* WHAT IS REQUIRED
Starting with the line that contains "and Canada shipping addresses only. Plea", reproduce each line through the end of the listing below, with no other output.

* SUPPLIED RECORDS
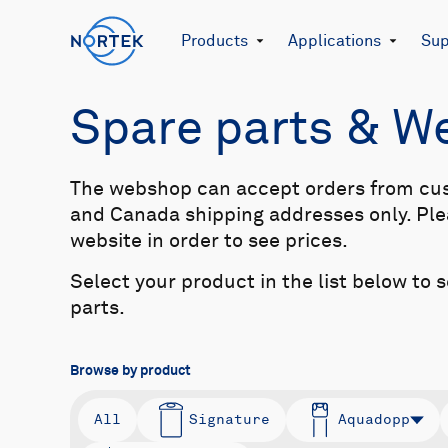
Products
Applications
Sup
Spare parts & 
The webshop can accept orders from cu
and Canada shipping addresses only. Plea
website in order to see prices.
Select your product in the list below to 
parts.
Browse by product
All
Signature
Aquadopp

* SOLUTION TO THIS EXERCISE
and Canada shipping addresses only. Plea
website in order to see prices.
Select your product in the list below to 
parts.
Browse by product
All
Signature
Aquadopp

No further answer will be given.